Wir geraten in Krise. Ein „Sturm“ erhebt sich plötzlich über uns.

Abgrundtiefe Angst übermannt uns. Jede Sicherheit geht verloren.

Es ist, wie wenn man keinen Boden mehr unter den Füßen hat.

Alles gerät ins Wanken. Der Wind peitscht einem ins Gesicht.

Wir rudern uns ab. Wir strengen uns an, Wir legen uns ins Zeug.

Wir kämpfen bis zur Erschöpfung. Und kommen doch nicht weiter.

Das Wasser steht uns bis zum Hals.

 

„Kümmert es dich nicht, dass wir hier zugrunde gehen“, fragen fassungslos und verzweifelt die Jünger.

Es ist kein frommes Gebet. Darin liegt ein Vorwurf.

Es ist ein Klageruf, ein Hilfeschrei. Aber das bringt die Wende.

 

Wenn unser Leben eine kleine Nussschale geworden ist, hin und hergeworfen von Wellen, bedroht vom Kentern, Angst vor dem Untergehen, tun wir dann das, was die Jünger getan haben?

Sie tun es nicht selbstsicher und überlegen. Sie gestehen sich ihre Angst ein. Sie lassen sie zu und lassen sie heraus.

Die Jünger kommen mit ihrer Angst und Not zum Herrn.

Sie wenden sich an ihn, suchen Zuflucht bei ihm, Hilfe und Rettung.

 

Liebe Schwestern und Brüder!

Das abgrundtiefe Meer und die wilden Stürme sind Bilder für unser Leben, Bilder für die Abgründe, die auch in unserem Leben lauern, Bilder für Ausweglosigkeit und Verzweiflung.

In solchen Situationen dürfen wir tun, was die Jünger getan haben:

zu Jesus gehen, uns an ihn wenden. Er ist bei uns, wenn wir in Not sind und seiner bedürfen. Alle Bedrängnis, alle Angst und Sorge darf Ausdruck finden, darf zu ihm hingetragen und ihm anempfohlen werden.

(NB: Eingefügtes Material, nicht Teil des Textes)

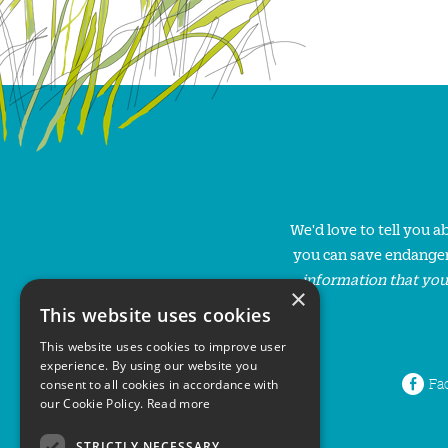
We'd love to tell you 
you can save endanger
information that you
×
This website uses cookies
This website uses cookies to improve user
experience. By using our website you
Fa
consent to all cookies in accordance with
our Cookie Policy.
Read more
STRICTLY NECESSARY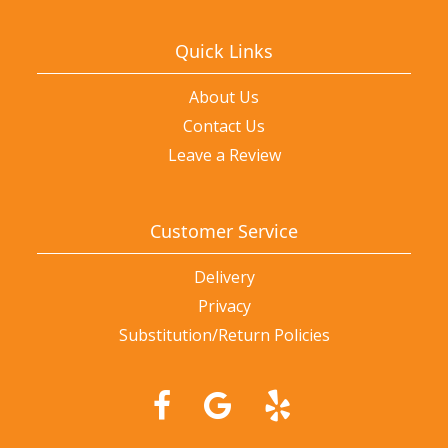
Quick Links
About Us
Contact Us
Leave a Review
Customer Service
Delivery
Privacy
Substitution/Return Policies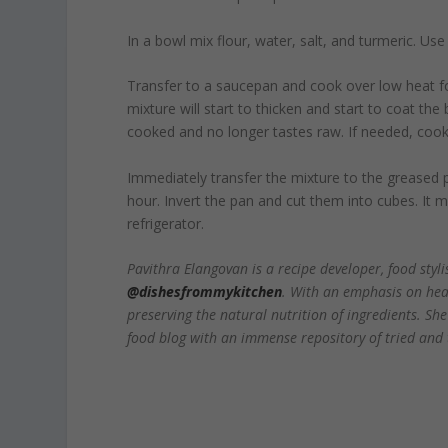
In a bowl mix flour, water, salt, and turmeric. Us
Transfer to a saucepan and cook over low heat for
mixture will start to thicken and start to coat the
cooked and no longer tastes raw. If needed, cook a
Immediately transfer the mixture to the greased pa
hour. Invert the pan and cut them into cubes. It 
refrigerator.
Pavithra Elangovan is a recipe developer, food sty
@dishesfrommykitchen
. With an emphasis on heal
preserving the natural nutrition of ingredients. Sh
food blog with an immense repository of tried and t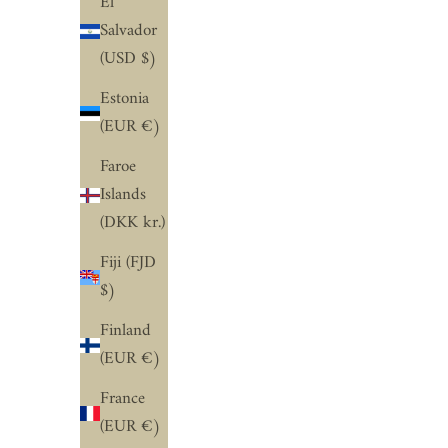
El
Salvador
(USD $)
Estonia
(EUR €)
Faroe
Islands
(DKK kr.)
Fiji (FJD
$)
Finland
(EUR €)
France
(EUR €)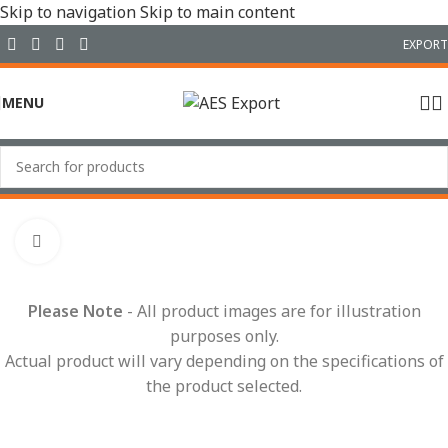
Skip to navigation
Skip to main content
EXPORT
MENU
Home
/
Conduit Systems
/
Sealed Fittings
/
90° Elbows
Click to enlarge
Please Note
- All product images are for illustration
purposes only.
Actual product will vary depending on the specifications of
the product selected.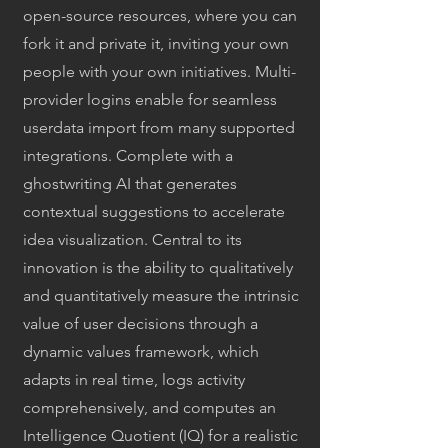
open-source resources, where you can
fork it and private it, inviting your own
people with your own initiatives. Multi-
provider logins enable for seamless
userdata import from many supported
integrations. Complete with a
ghostwriting AI that generates
contextual suggestions to accelerate
idea visualization. Central to its
innovation is the ability to qualitatively
and quantitatively measure the intrinsic
value of user decisions through a
dynamic values framework, which
adapts in real time, logs activity
comprehensively, and computes an
Intelligence Quotient (IQ) for a realistic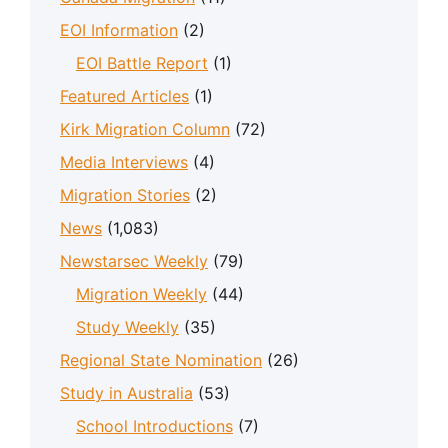
EOI Information
(2)
EOI Battle Report
(1)
Featured Articles
(1)
Kirk Migration Column
(72)
Media Interviews
(4)
Migration Stories
(2)
News
(1,083)
Newstarsec Weekly
(79)
Migration Weekly
(44)
Study Weekly
(35)
Regional State Nomination
(26)
Study in Australia
(53)
School Introductions
(7)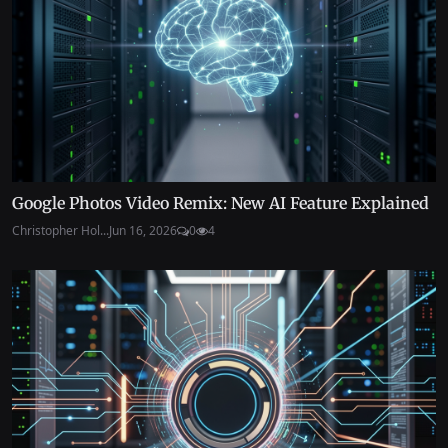
Google Photos Video Remix: New AI Feature Explained
Christopher Hol...
Jun 16, 2026
0
4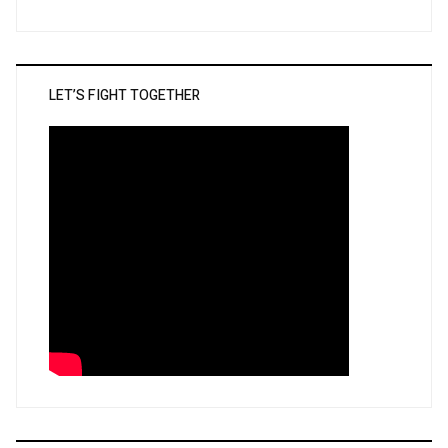
LET’S FIGHT TOGETHER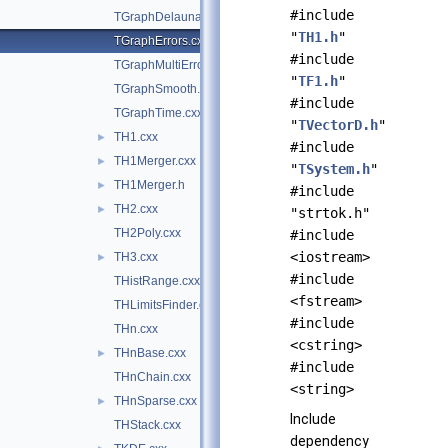
#include
TGraphDelaunay2D.cxx
"
TH1.h
"
TGraphErrors.cxx
#include
TGraphMultiErrors.cxx
"
TF1.h
"
TGraphSmooth.cxx
#include
TGraphTime.cxx
"
TVectorD.h
"
TH1.cxx
►
#include
TH1Merger.cxx
►
"
TSystem.h
"
TH1Merger.h
►
#include
TH2.cxx
►
"strtok.h"
TH2Poly.cxx
#include
<iostream>
TH3.cxx
►
#include
THistRange.cxx
<fstream>
THLimitsFinder.cxx
#include
THn.cxx
<cstring>
THnBase.cxx
►
#include
THnChain.cxx
<string>
THnSparse.cxx
►
Include
THStack.cxx
dependency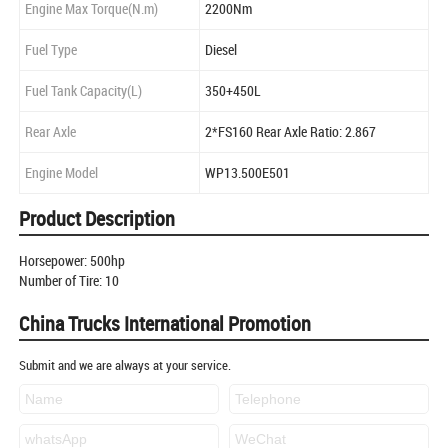
Engine Max Torque(N.m)
2200Nm
Fuel Type
Diesel
Fuel Tank Capacity(L)
350+450L
Rear Axle
2*FS160 Rear Axle Ratio: 2.867
Engine Model
WP13.500E501
Product Description
Horsepower: 500hp
Number of Tire: 10
China Trucks International Promotion
Submit and we are always at your service.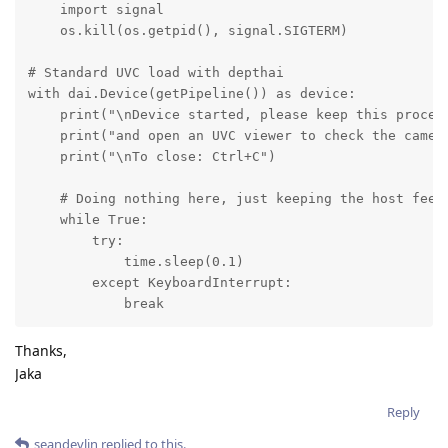
    import signal

    os.kill(os.getpid(), signal.SIGTERM)

# Standard UVC load with depthai

with dai.Device(getPipeline()) as device:

    print("\nDevice started, please keep this process
    print("and open an UVC viewer to check the camera
    print("\nTo close: Ctrl+C")

    # Doing nothing here, just keeping the host feedi
    while True:

        try:

            time.sleep(0.1)

        except KeyboardInterrupt:

            break
Thanks,
Jaka
Reply
seandevlin
replied to this.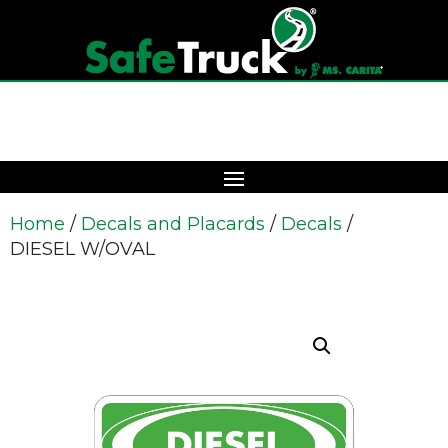
Home
/
Decals and Placards
/
Decals
/
DIESEL W/OVAL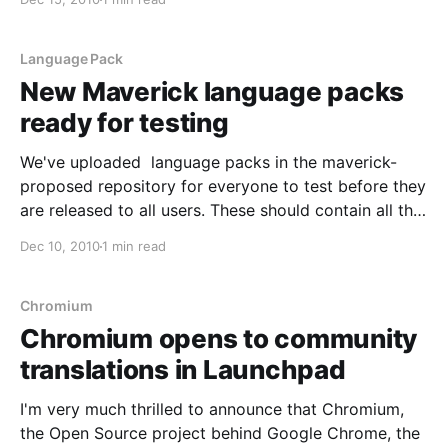
and would like to learn more and join the awesome
translations community.
Language Pack
New Maverick language packs
ready for testing
We've uploaded language packs in the maverick-
proposed repository for everyone to test before they
are released to all users. These should contain all the
updates and fixes in translations done since the
Dec 10, 2010
1 min read
Maverick release date. I'd like to ask translation
teams and other community members to
Chromium
Chromium opens to community
translations in Launchpad
I'm very much thrilled to announce that Chromium,
the Open Source project behind Google Chrome, the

Wenn wir das tun, dann fangen wir an, nicht mehr bloß auf uns selbst zu bauen, auf die eigene Kraft und das eigene Können, sondern uns ihm anzuvertrauen. Und das Wunder der Rettung beginnt.

 

Liebe Mitchristen!

Christsein heißt nicht, bewahrt werden vor dem Sturm, bewahrt vor Angst und Gefahr, verschont bleiben von Leid und Trauer.

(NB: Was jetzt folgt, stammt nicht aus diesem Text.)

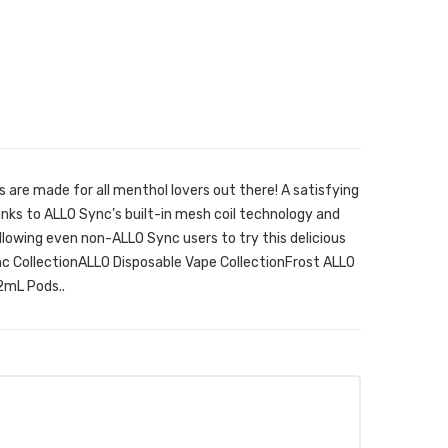
are made for all menthol lovers out there! A satisfying
anks to ALLO Sync’s built-in mesh coil technology and
llowing even non-ALLO Sync users to try this delicious
ync CollectionALLO Disposable Vape CollectionFrost ALLO
2mL Pods..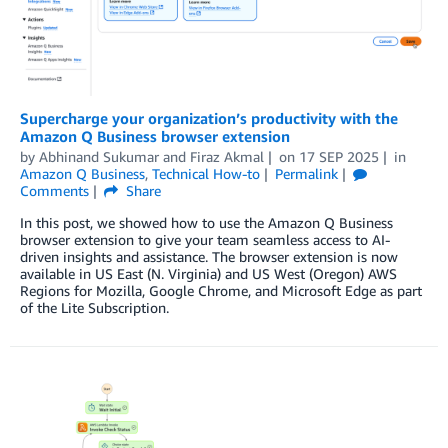
Supercharge your organization’s productivity with the
Amazon Q Business browser extension
by
Abhinand Sukumar
and
Firaz Akmal
on
17 SEP 2025
in
Amazon Q Business
,
Technical How-to
Permalink
Comments
Share
In this post, we showed how to use the Amazon Q Business
browser extension to give your team seamless access to AI-
driven insights and assistance. The browser extension is now
available in US East (N. Virginia) and US West (Oregon) AWS
Regions for Mozilla, Google Chrome, and Microsoft Edge as part
of the Lite Subscription.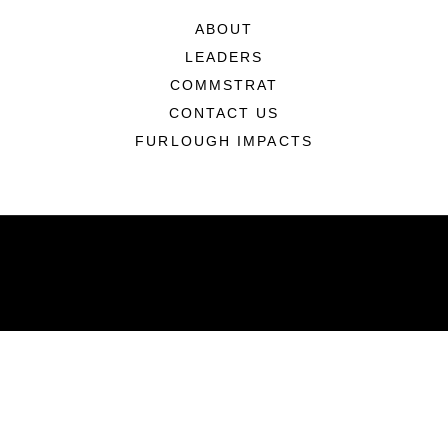
ABOUT
LEADERS
COMMSTRAT
CONTACT US
FURLOUGH IMPACTS
ABOUT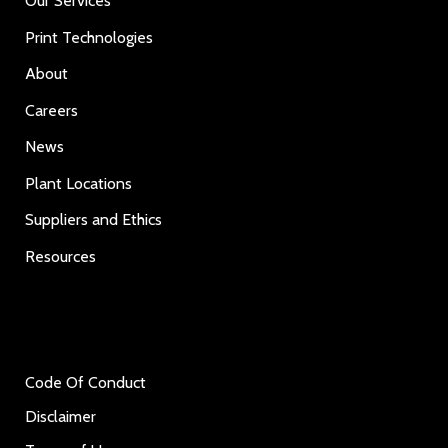
Our Services
Print Technologies
About
Careers
News
Plant Locations
Suppliers and Ethics
Resources
Code Of Conduct
Disclaimer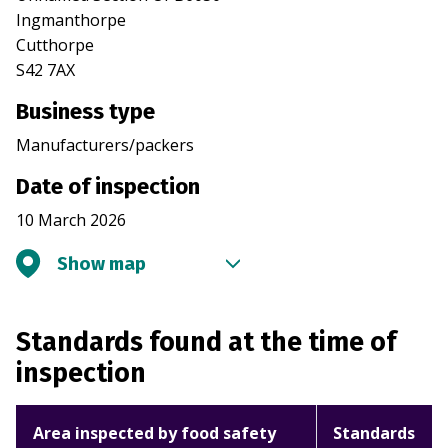
Ingmanthorpe
Cutthorpe
S42 7AX
Business type
Manufacturers/packers
Date of inspection
10 March 2026
Show map
Standards found at the time of
inspection
Area inspected by food safety
Standards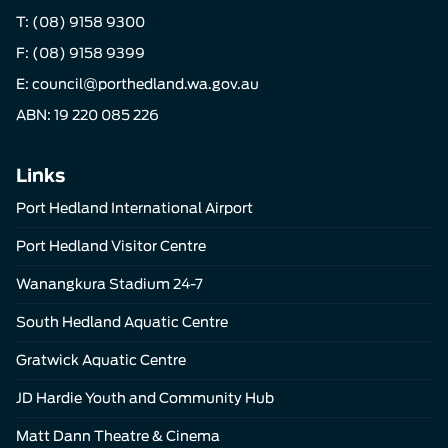
T:
(08) 9158 9300
F: (08) 9158 9399
E:
council@porthedland.wa.gov.au
ABN: 19 220 085 226
Links
Port Hedland International Airport
Port Hedland Visitor Centre
Wanangkura Stadium 24-7
South Hedland Aquatic Centre
Gratwick Aquatic Centre
JD Hardie Youth and Community Hub
Matt Dann Theatre & Cinema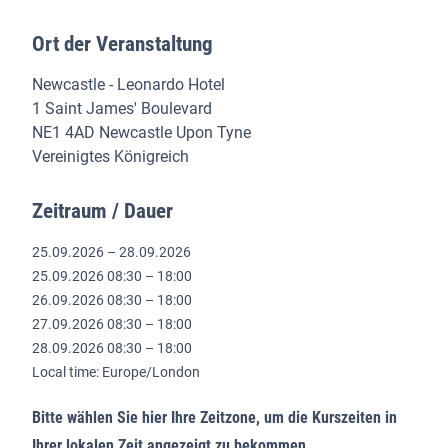
Ort der Veranstaltung
Newcastle - Leonardo Hotel
1 Saint James' Boulevard
NE1 4AD Newcastle Upon Tyne
Vereinigtes Königreich
Zeitraum / Dauer
25.09.2026 – 28.09.2026
25.09.2026 08:30 – 18:00
26.09.2026 08:30 – 18:00
27.09.2026 08:30 – 18:00
28.09.2026 08:30 – 18:00
Local time: Europe/London
Bitte wählen Sie hier Ihre Zeitzone, um die Kurszeiten in
Ihrer lokalen Zeit angezeigt zu bekommen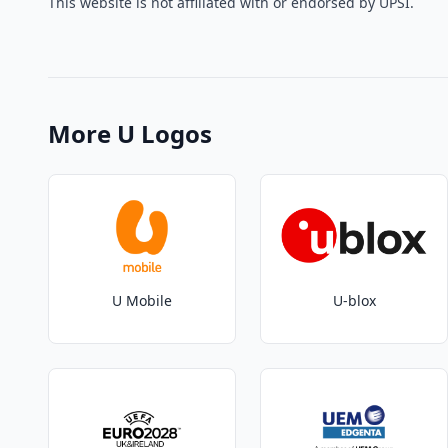
This website is not affiliated with or endorsed by UPSI.
More U Logos
U Mobile
U-blox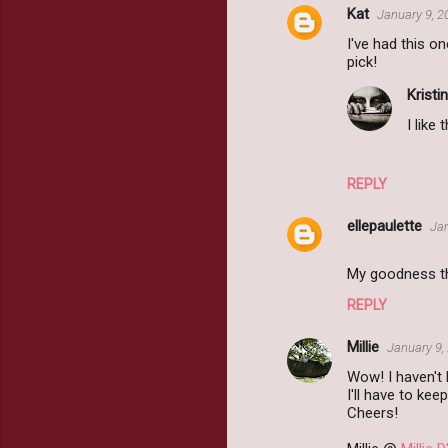
Kat
January 9, 2
I've had this o
pick!
Kristin
I like 
REPLY
ellepaulette
Jan
My goodness th
REPLY
Millie
January 9,
Wow! I haven't 
I'll have to kee
Cheers!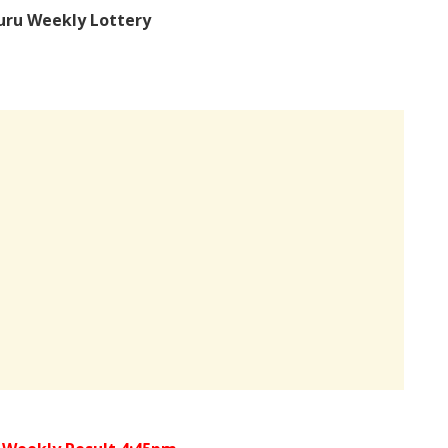
uru Weekly Lottery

Nein, damit ist zu rechnen: Sturm auf dem See, Stürme in der Kirche, Stürme des Lebens. Das gibt es. Selbst der stärkste Glaube bewahrt nicht davor. – Christsein heißt, wir sind nicht allein im Sturm. Wir sind bewahrt in der Angst. – Denn das Entscheidende ist: Der Herr ist bei uns. So wirklich wie die Stürme, denen wir ausgesetzt sind, so wirklich ist der Herr bei uns.

An die Jünger im Boot, an die Gemeinde des Markus in der Zeit der Verfolgung, an die Kirche heute – 50 Jahre nach dem Konzil – in einer säkularisierten Gesellschaft, bleibt am Schluss die Frage Jesu:

„Warum habt ihr solche Angst? Habt ihr noch keinen Glauben?“

Es ist vor allem auch die Frage an Sie und mich ganz persönlich in unserer Not, wenn Unheil droht, die Frage an uns in unserem schwankenden Lebensboot:

„Warum hast du solche Angst? Hast du noch keinen Glauben?“

 

Glaube ist hier das unerschütterliche Vertrauen auf Jesus.

In den „Stürmen“ des Lebens vergessen wir oft, dass er bei uns ist, dass er „Herr“ ist und allen feindlichen Gewalten gebieten kann.

Glaube ist hier die unbedingte Gewissheit, dass Jesus zu retten vermag, selbst wenn er schläft, selbst wenn er sich nicht zu kümmern scheint.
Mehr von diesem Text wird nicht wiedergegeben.